Aku dan Abang sudah naik ke atas kasur tingkat sambil memperhatikan air yang menggenang kamar kami. mula-mula aku dan Abangku bertukar cerita dan imajinasi di antara air yang membahasahi kami.
“Kayak dilautan ya Bang!” kataku.
“Betul. Kita lagi ada di kapal. Lihat Dis, ada Hiu!” Abang menunjuk ke arah lemari kami. dia berpura-pura ada Hiu menyembul dari air yang menggenang lewat lemari. Aku juga mengikuti ide abang untuk berpura-pura.
“Iya benar. Cepat, lajukan kapal! Nanti dia mendekat dan menghantam kapal kita!” seruku kecang.
Abang segera menuju sisi paling ujung kasur, lalu berpura-pura besi teralis pembatas kasur sebagai kemudi kapal. Abang kemudian menggerak-gerakkan teralis seolah sedang mengemudi dengan kecepatan tinggi.
“Ayo! Segera pergi!”
Aku menambahkan dengan ceria, “Abang, ada Kraken!” seruku. Kraken adalah makhluk gurita raksasa yang pernah aku lihat gambarnya di salah satu majalan anak. Begini-begini aku sangat suka cerita dan dongeng-dongeng. Aku cukup handal dalam menggunakan imajinasiku.

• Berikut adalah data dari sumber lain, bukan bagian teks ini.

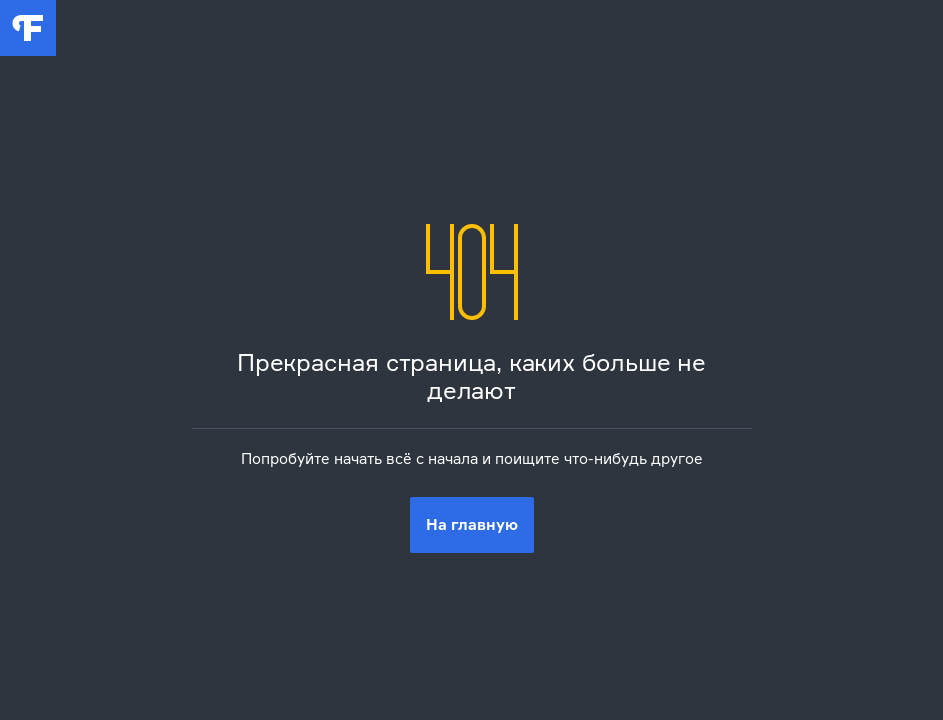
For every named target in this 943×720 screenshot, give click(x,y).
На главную (472, 524)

Kapal kami melaju dengan kencang menghindari Hiu, Kraken dan Naga yang muncul dari dalam lautan. Kami bermain dengan ceria ditambahi suara hujan yang merdu di luar sana.
Lalu mendadak lampu mati. Aku menjerit karena mendadak sekitar gelap gulita. Abang segera memelukku dan menepuk-nepuk punggungku untuk menenangkan.
“Tenang-tenang Dis, ada Abang di sini. Kamu jangan asal bergerak, kita ini ada di tingkat atas kasur.” Ucap Abang di dekat telingaku.